OK so that wasnt about btrfs, more of making a point that even after something is marked stable and accepted you need to take a hard look at criticality. Are the metrics coming back real or fudged due to caching tricks? If so what are the ramifications? What are the recovery options? Is there a specific gain you are looking for that equates to an acceptable risk? These are all things that should be looked at in choosing a file system.

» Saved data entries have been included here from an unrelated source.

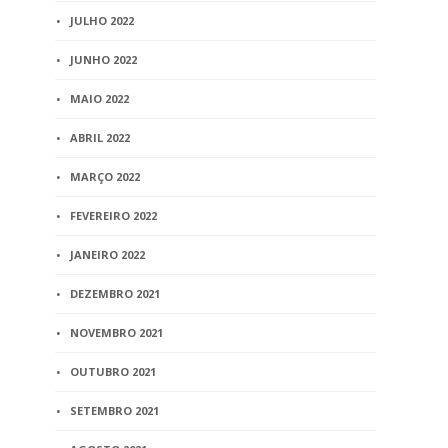
JULHO 2022
JUNHO 2022
MAIO 2022
ABRIL 2022
MARÇO 2022
FEVEREIRO 2022
JANEIRO 2022
DEZEMBRO 2021
NOVEMBRO 2021
OUTUBRO 2021
SETEMBRO 2021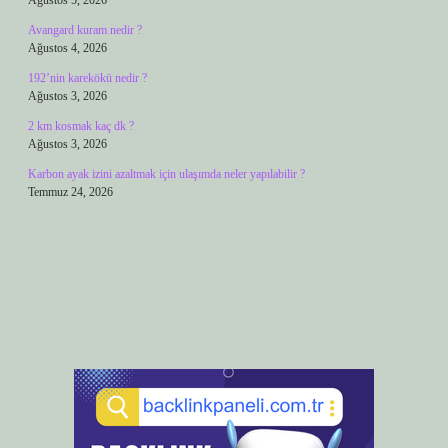
Ağustos 5, 2026
Avangard kuram nedir ?
Ağustos 4, 2026
192’nin karekökü nedir ?
Ağustos 3, 2026
2 km kosmak kaç dk ?
Ağustos 3, 2026
Karbon ayak izini azaltmak için ulaşımda neler yapılabilir ?
Temmuz 24, 2026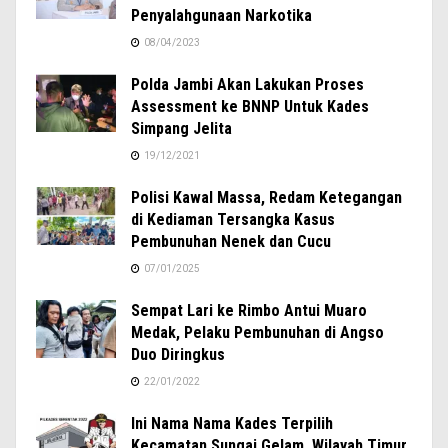
Penyalahgunaan Narkotika
08/04/2023
Polda Jambi Akan Lakukan Proses
Assessment ke BNNP Untuk Kades
Simpang Jelita
19/12/2021
Polisi Kawal Massa, Redam Ketegangan
di Kediaman Tersangka Kasus
Pembunuhan Nenek dan Cucu
07/01/2025
Sempat Lari ke Rimbo Antui Muaro
Medak, Pelaku Pembunuhan di Angso
Duo Diringkus
22/01/2022
Ini Nama Nama Kades Terpilih
Kecamatan Sungai Gelam, Wilayah Timur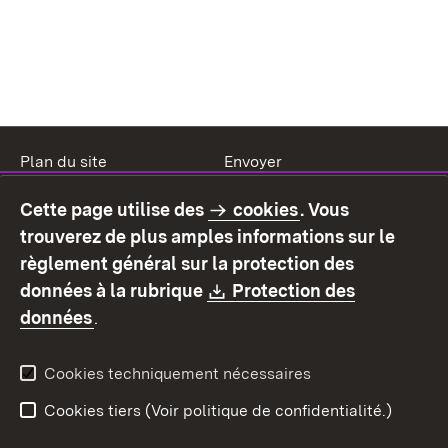
Plan du site
Envoyer
Mentions légales
Protection des données
Cette page utilise des
cookies
. Vous
Mode d'emploi
Déclaration sur
trouverez de plus amples informations sur le
l'accessibilité
règlement général sur la protection des
Contact
Signaler un lien brisé
Download:
données à la rubrique
Protection des
(S’ouvre dans un nouvel onglet)
données
.
Cookies techniquement nécessaires
Cookies tiers (Voir politique de confidentialité.)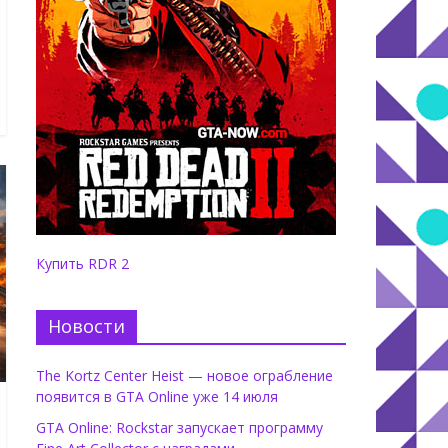
Купить RDR 2
Новости
The Kortz Center Heist — новое ограбление
появится в GTA Online уже 14 июля
GTA Online: Rockstar запускает программу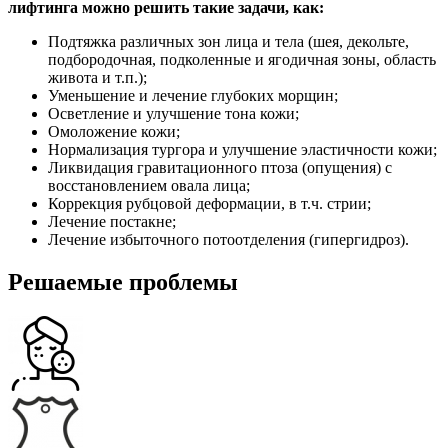
лифтинга можно решить такие задачи, как:
Подтяжка различных зон лица и тела (шея, декольте,
подбородочная, подколенные и ягодичная зоны, область
живота и т.п.);
Уменьшение и лечение глубоких морщин;
Осветление и улучшение тона кожи;
Омоложение кожи;
Нормализация тургора и улучшение эластичности кожи;
Ликвидация гравитационного птоза (опущения) с
восстановлением овала лица;
Коррекция рубцовой деформации, в т.ч. стрии;
Лечение постакне;
Лечение избыточного потоотделения (гипергидроз).
Решаемые проблемы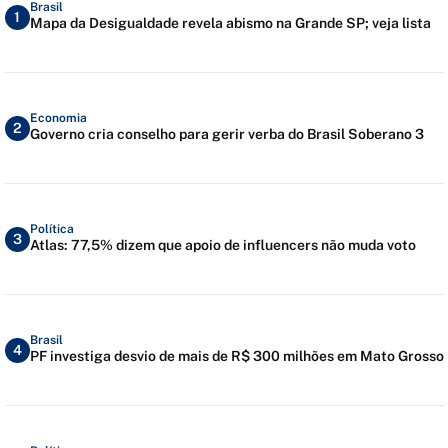
Brasil
1
Mapa da Desigualdade revela abismo na Grande SP; veja lista
Economia
2
Governo cria conselho para gerir verba do Brasil Soberano 3
Política
3
Atlas: 77,5% dizem que apoio de influencers não muda voto
Brasil
4
PF investiga desvio de mais de R$ 300 milhões em Mato Grosso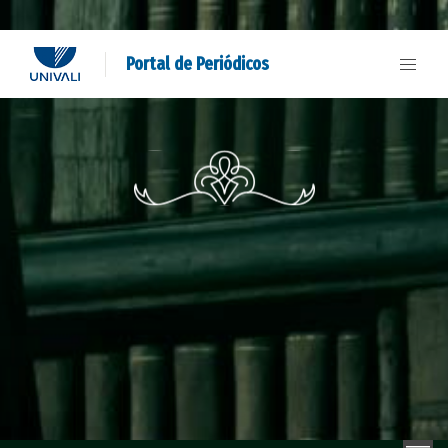
Portal de Periódicos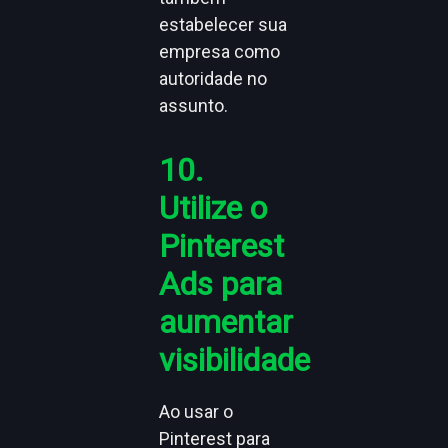
estabelecer sua
empresa como
autoridade no
assunto.
10.
Utilize o
Pinterest
Ads para
aumentar
visibilidade
Ao usar o
Pinterest para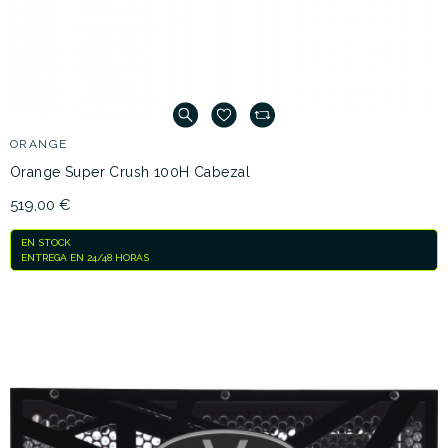
ORANGE
Orange Super Crush 100H Cabezal
519,00 €
EN STOCK
ENTREGA EN 24/48 HORAS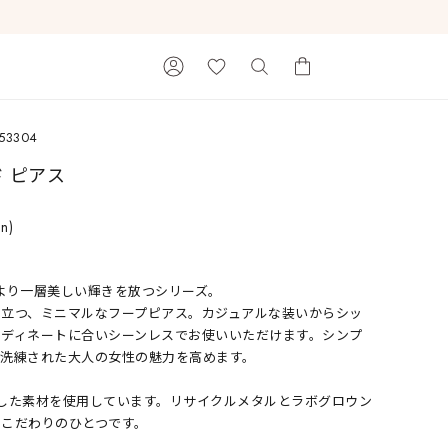
53304
カートに商品がありません。
ド ピアス
in)
を受けてより一層美しい輝きを放つシリーズ。
目立つ、ミニマルなフープピアス。カジュアルな装いからシッ
ーディネートに合いシーンレスでお使いいただけます。シンプ
Ray of Light
、洗練された大人の女性の魅力を高めます。
へ配慮した素材を使用しています。リサイクルメタルとラボグロウン
のこだわりのひとつです。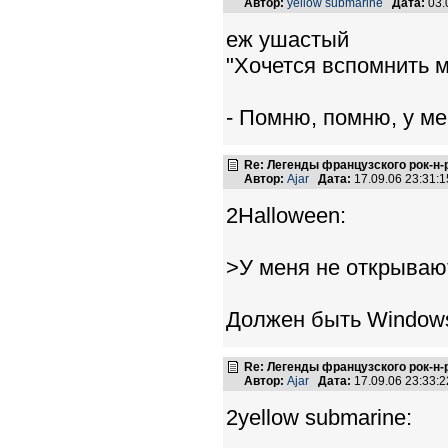
Автор:
yellow submarine
Дата:
03.
еж ушастый
"Хочется вспомнить м
- Помню, помню, у ме
Re: Легенды французского рок-н
Автор:
Ajar
Дата:
17.09.06 23:31
2Halloween:
>У меня не открываютс
Должен быть Windows 
Re: Легенды французского рок-н
Автор:
Ajar
Дата:
17.09.06 23:33
2yellow submarine: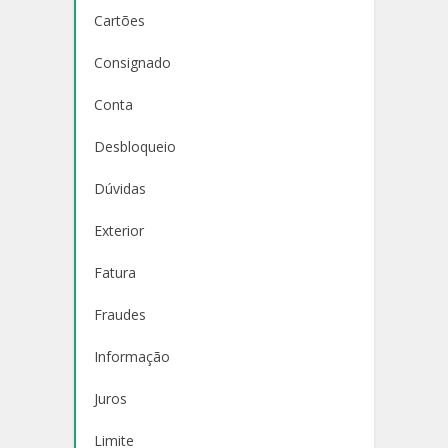
Cartões
Consignado
Conta
Desbloqueio
Dúvidas
Exterior
Fatura
Fraudes
Informação
Juros
Limite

'zomg teh newerest laterest' folks are crash test dummies. To be honest for my systems I should probably be running EXT2 in data ordered mode. I dont, but I know why I dont. There are physical limitations on write speeds that can not be circumvented, fun FS caching tricks can make it appear higher, but they are still tricks, and seriously how many of us are using 16TB single partition storage?

Aug 06, 2010
6:45 PM EDT
I've been wary of ext4, and I still use ext3 on my backup drives, but with Fedora 13 I've been running ext4. No problems so far.

Aug 06, 2010
7:09 PM EDT
Try this on your ext4 volume (but not on important data!):

1. Unmount it.

2. Run "e2fsck -C 0 -D -f -y /path/to/device". If it reports no errors fixed, stop. The rest of these steps won't work.

3. Re-run the same command.

4. Note how "fixed" errors still pop up.

Bad, bad, bad!

I've observed this on Slackware 13 and Fedora 13. However, I don't know how to get this to happen consistently, so I don't know how to file a bug report on it.